**What the exercise asks**
Only an exact repeat of the listing, without its images, counts as the answer.

**Records for processing**
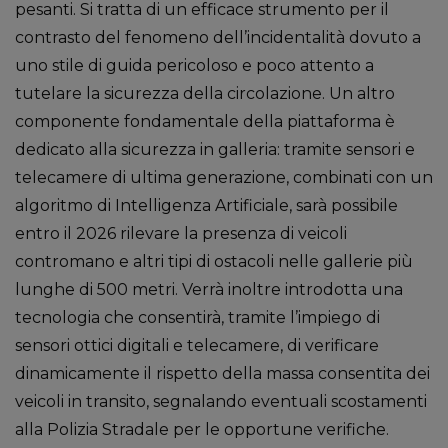
pesanti. Si tratta di un efficace strumento per il
contrasto del fenomeno dell’incidentalità dovuto a
uno stile di guida pericoloso e poco attento a
tutelare la sicurezza della circolazione. Un altro
componente fondamentale della piattaforma è
dedicato alla sicurezza in galleria: tramite sensori e
telecamere di ultima generazione, combinati con un
algoritmo di Intelligenza Artificiale, sarà possibile
entro il 2026 rilevare la presenza di veicoli
contromano e altri tipi di ostacoli nelle gallerie più
lunghe di 500 metri. Verrà inoltre introdotta una
tecnologia che consentirà, tramite l’impiego di
sensori ottici digitali e telecamere, di verificare
dinamicamente il rispetto della massa consentita dei
veicoli in transito, segnalando eventuali scostamenti
alla Polizia Stradale per le opportune verifiche.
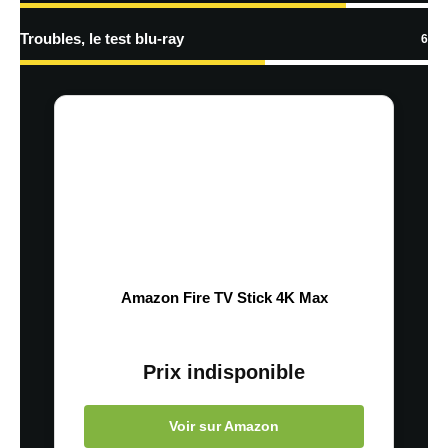
Troubles, le test blu-ray
6
Amazon Fire TV Stick 4K Max
Prix indisponible
Voir sur Amazon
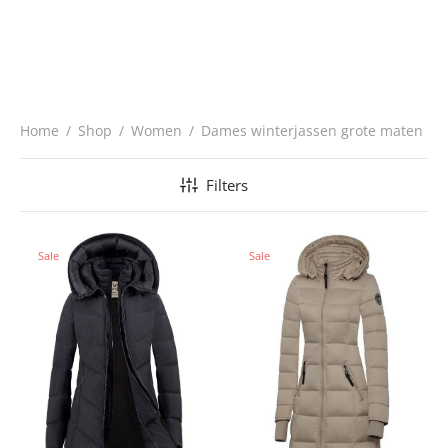
Home
/
Shop
/
Women
/
Dames winterjassen grote maten
Filters
Sale
Sale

**Answer to this task**
pesanti. Si tratta di un efficace strumento per il
contrasto del fenomeno dell’incidentalità dovuto a
uno stile di guida pericoloso e poco attento a
tutelare la sicurezza della circolazione. Un altro
componente fondamentale della piattaforma è
dedicato alla sicurezza in galleria: tramite sensori e
telecamere di ultima generazione, combinati con un
algoritmo di Intelligenza Artificiale, sarà possibile
entro il 2026 rilevare la presenza di veicoli
contromano e altri tipi di ostacoli nelle gallerie più
lunghe di 500 metri. Verrà inoltre introdotta una
tecnologia che consentirà, tramite l’impiego di
sensori ottici digitali e telecamere, di verificare
dinamicamente il rispetto della massa consentita dei
veicoli in transito, segnalando eventuali scostamenti
alla Polizia Stradale per le opportune verifiche.
Troubles, le test blu-ray
6
Amazon Fire TV Stick 4K Max
Prix indisponible
Voir sur Amazon
Home
/
Shop
/
Women
/
Dames winterjassen grote maten
Filters
Sale
Sale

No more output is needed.